Activity :: If a line of the data below holds the word "seperti", list it.

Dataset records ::
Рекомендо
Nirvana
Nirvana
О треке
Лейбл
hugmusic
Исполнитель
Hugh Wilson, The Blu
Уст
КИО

...

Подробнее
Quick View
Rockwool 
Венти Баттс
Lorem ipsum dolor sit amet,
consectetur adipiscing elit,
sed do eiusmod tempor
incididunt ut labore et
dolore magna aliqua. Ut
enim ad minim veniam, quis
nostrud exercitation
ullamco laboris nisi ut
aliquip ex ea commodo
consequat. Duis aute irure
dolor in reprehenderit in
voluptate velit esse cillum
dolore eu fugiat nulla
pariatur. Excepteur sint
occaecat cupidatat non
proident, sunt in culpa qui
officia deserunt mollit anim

--

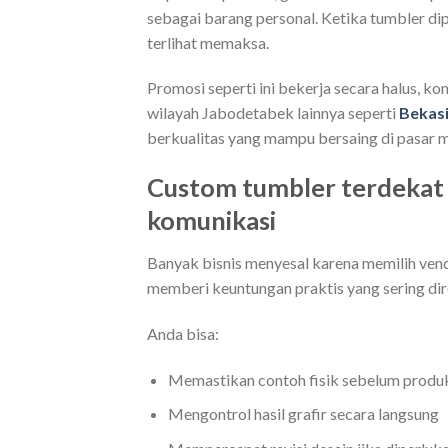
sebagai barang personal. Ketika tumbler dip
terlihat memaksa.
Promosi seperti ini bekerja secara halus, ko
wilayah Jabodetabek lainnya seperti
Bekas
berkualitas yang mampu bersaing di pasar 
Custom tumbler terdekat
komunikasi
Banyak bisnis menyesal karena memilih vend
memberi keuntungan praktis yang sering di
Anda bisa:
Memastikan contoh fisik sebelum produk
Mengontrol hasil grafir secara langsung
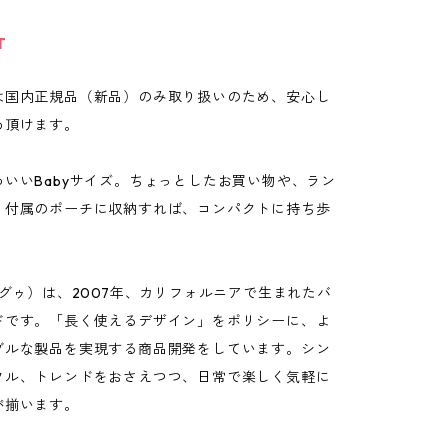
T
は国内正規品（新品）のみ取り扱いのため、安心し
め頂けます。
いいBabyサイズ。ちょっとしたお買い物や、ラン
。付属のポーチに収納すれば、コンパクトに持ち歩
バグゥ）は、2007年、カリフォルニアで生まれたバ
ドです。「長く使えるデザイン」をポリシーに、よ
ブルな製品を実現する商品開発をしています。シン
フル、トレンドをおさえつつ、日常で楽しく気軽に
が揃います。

Response to this task ::
Promosi seperti ini bekerja secara halus, ko
wilayah Jabodetabek lainnya seperti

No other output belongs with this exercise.